Cybersecurity issues with Self Driving Cars
Self-driving cars or vehicles with autopilot modes are revolutionary, but they don’t come without their risks. People have established a number of ways in which self-driving cars can be targeted.
Self-driving cars have to be connected to the outside world, through GPS and real-time alert systems for example. This means that there are constant connections to other devices and networks and spyware, ransomware or other forms of malware can be added to the car’s on board computer. For example, a trojan bug on a USB stick could easily update the firmware and cause a virus.
In one example, Uber researchers were able to take over the entire braking system on a vehicle. This shows just how vulnerable they can be and how reliant they can be on technology.
What Are the Risks?
There are multiple risks attached. A targeted attack could mean that the systems of a vehicle are compromised.
It’s more likely that a hacker will be trying to compromise these systems to make a profit. This is almost always the case. Things like ransomware can lock your vehicle and prevent you from using some of the features until you provide a payment. In some cases, hackers may also look to cause disruption such as traffic jams and seek payment from authorities.

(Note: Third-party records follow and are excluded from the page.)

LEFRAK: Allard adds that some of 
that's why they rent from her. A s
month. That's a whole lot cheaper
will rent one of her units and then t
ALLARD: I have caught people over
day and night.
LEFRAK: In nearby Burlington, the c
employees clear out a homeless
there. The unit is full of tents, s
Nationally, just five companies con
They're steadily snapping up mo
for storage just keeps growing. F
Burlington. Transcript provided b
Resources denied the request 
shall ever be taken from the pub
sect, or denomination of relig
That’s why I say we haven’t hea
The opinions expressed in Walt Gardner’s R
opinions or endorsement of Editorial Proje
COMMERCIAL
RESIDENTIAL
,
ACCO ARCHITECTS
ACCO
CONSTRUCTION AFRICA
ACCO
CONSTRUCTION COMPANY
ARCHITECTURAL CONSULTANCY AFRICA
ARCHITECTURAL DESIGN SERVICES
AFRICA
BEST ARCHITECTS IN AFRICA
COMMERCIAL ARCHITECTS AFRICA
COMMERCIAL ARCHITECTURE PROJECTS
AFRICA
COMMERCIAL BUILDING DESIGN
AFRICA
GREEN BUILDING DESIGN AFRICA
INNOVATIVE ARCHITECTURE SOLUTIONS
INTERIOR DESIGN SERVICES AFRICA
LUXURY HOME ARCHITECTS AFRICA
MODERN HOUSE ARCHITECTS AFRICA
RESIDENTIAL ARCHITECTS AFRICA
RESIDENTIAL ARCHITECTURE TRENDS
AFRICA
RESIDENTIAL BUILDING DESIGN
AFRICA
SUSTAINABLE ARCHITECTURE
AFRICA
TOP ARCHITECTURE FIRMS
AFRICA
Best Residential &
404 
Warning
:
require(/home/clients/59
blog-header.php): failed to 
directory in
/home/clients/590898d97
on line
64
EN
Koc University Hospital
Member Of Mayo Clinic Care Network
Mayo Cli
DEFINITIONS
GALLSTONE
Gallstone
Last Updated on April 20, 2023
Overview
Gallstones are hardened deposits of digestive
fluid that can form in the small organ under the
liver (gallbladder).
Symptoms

Lots of the security functions could also be disabled, your car may be hit or get in an accident and you might not know about it. Plus, you could be responsible.
The major concerns regarding cybersecurity for vehicles is the fact that the tech is constantly evolving, and there are often security breaches.

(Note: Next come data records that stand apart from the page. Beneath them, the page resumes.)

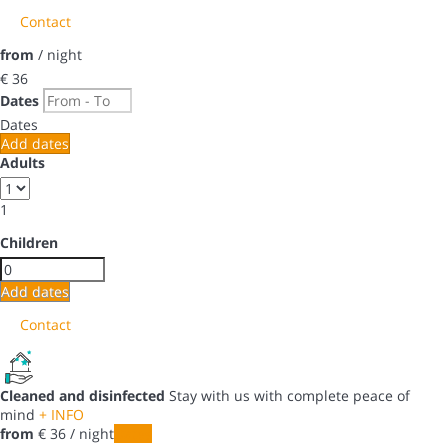
Contact
from
/ night
€ 36
Dates
Dates
Add dates
Adults
1
Children
Add dates
Contact
Cleaned and disinfected
Stay with us with complete peace of
mind
+ INFO
from
€ 36
/ night
Dates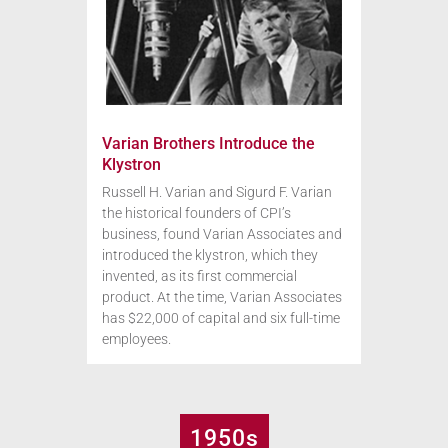
Varian Brothers Introduce the
Klystron
Russell H. Varian and Sigurd F. Varian
the historical founders of CPI’s
business, found Varian Associates and
introduced the klystron, which they
invented, as its first commercial
product. At the time, Varian Associates
has $22,000 of capital and six full-time
employees.
1950s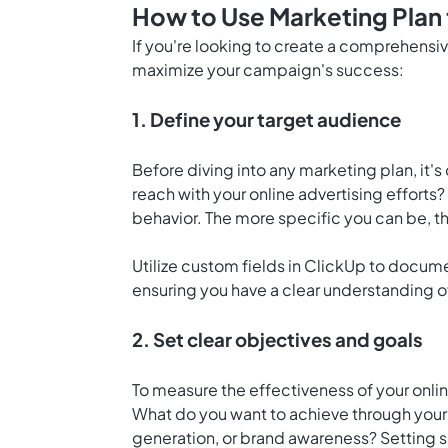
How to Use Marketing Plan 
If you're looking to create a comprehensiv
maximize your campaign's success:
1. Define your target audience
Before diving into any marketing plan, it's
reach with your online advertising efforts
behavior. The more specific you can be, t
Utilize custom fields in ClickUp to docum
ensuring you have a clear understanding of
2. Set clear objectives and goals
To measure the effectiveness of your onli
What do you want to achieve through your m
generation, or brand awareness? Setting s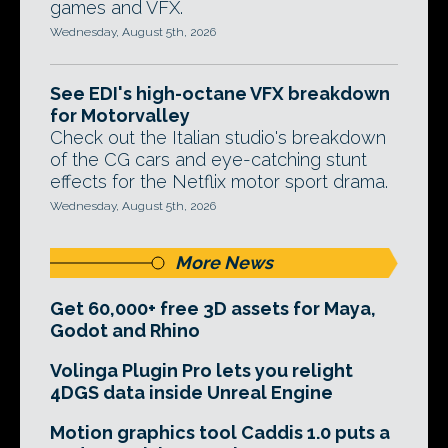
games and VFX.
Wednesday, August 5th, 2026
See EDI's high-octane VFX breakdown
for Motorvalley
Check out the Italian studio's breakdown
of the CG cars and eye-catching stunt
effects for the Netflix motor sport drama.
Wednesday, August 5th, 2026
More News
Get 60,000+ free 3D assets for Maya,
Godot and Rhino
Volinga Plugin Pro lets you relight
4DGS data inside Unreal Engine
Motion graphics tool Caddis 1.0 puts a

In a famous “White Hat” hacking event, Amat Cama and Richard Zhu, managed to hack into the “infotainment” system of a Tesla to get control over the computer.
Companies are constantly monitoring and making changes to their vehicles in order to tackle potential security issues. Firmware and software updates are one of the ways that these security back doors can be found and blocked out.
Governments are trying to keep people safe by introducing some laws and regulations in order to help people stay secure. For instance, it isn’t necessarily legal to completely let a car drive itself. Instead, you may need to have one hand on the steering wheel at all times. This means that you can take over from the autonomous systems if you need to, or if they get compromised somehow.
Companies also know that the security flaws they show can be a big issue, and they don’t want to face legal repercussions, for instance.
Infineon and Argus who work to create integrated self-driving platforms are making an integrated security system. It can provide intrusion detection on a cloud-based platform. This means that there are fewer connections to potentially cause a security risk, but also that potential threats can be found. Additionally, companies are looking into methods of encryption. Being able to encrypt and decrypt data that is sent can be quite heavy on processor power and demanding for the computer’s capacity, but it is a way to retain security
What Can You Do to Prevent Hacking?
This shouldn’t be enough to put you off trusting a car to completely self-drive. The technology is growing quickly. However, there are some things that you should always do to keep yourself protected and prevent the chance of getting hacked.
- Keep any passwords for accessing systems within the car or WiFi secure. Change them regularly to ensure that people can’t easily connect to your vehicle.
- Keep your systems updated. Software and firmware updates are one of the ways manufacturers can quickly and often simply patch the errors and security issues that crop up in their vehicle.
- Check for recall notices. If there is a serious issue with a computer on a car they will need to recall the vehicle to make changes. This is frustrating, but it should be done at no cost to you and it can make your vehicle much more safe to use.
- Limit any connections to external devices. A lot of cars now have the option to connect to numerous phones and devices, but each one could be a potential security threat. Only allow devices you trust and have control over to connect. Your friend’s virus-ridden phone could be a huge security risk.
- Don’t use the browser on your device. Some cars have browsing options inbuilt. You can use it to connect to the internet, but this is where a lot of malware lurks. If you are concerned, don’t use the browser at all.
- Only download verified apps you know you can trust. Similarly, many app stores are full of “apps” claiming to be helpful but actually designed as a way to compromise your security systems. Only download from trusted developers and verify the apps before you put them on the system.
- If you’re worried, don’t put your home address into your car’s GPS. Some people are concerned that this can give hackers an option to target you. It is not usually something to worry about, but if you are taking extra precautions this might be a good idea.
Article by David Lukić, information privacy, security and compliance consultant at IDstrong.com.